WHAT IS REQUIRED → Anywhere the string "lista" shows up in the listing below, copy the line it is in.

EXTRACTED ENTRIES →
● ● ●

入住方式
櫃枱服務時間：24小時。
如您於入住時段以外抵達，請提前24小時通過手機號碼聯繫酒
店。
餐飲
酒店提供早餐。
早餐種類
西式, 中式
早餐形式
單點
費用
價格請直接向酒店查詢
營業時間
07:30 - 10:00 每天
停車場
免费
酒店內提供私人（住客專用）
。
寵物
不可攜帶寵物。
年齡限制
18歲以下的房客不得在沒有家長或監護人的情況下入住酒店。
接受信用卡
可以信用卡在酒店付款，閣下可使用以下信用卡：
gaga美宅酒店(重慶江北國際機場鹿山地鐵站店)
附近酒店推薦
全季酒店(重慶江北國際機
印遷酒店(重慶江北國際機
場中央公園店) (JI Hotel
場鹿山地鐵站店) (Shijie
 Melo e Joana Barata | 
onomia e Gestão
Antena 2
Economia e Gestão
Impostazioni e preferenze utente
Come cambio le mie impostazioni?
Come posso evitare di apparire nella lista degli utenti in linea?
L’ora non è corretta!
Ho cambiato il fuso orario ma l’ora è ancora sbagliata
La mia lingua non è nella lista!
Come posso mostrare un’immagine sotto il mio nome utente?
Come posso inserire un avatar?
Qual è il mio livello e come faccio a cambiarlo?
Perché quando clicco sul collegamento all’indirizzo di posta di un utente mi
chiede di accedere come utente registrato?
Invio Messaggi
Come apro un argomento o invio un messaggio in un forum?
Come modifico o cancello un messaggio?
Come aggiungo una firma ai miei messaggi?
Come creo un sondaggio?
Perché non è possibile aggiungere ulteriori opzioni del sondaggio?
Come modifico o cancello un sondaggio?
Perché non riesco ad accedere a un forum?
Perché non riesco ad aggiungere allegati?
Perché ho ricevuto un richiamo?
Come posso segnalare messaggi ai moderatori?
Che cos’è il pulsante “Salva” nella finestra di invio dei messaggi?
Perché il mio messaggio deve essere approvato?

● ● ●

RESULT OF THIS TASK →
Come posso evitare di apparire nella lista degli utenti in linea?
La mia lingua non è nella lista!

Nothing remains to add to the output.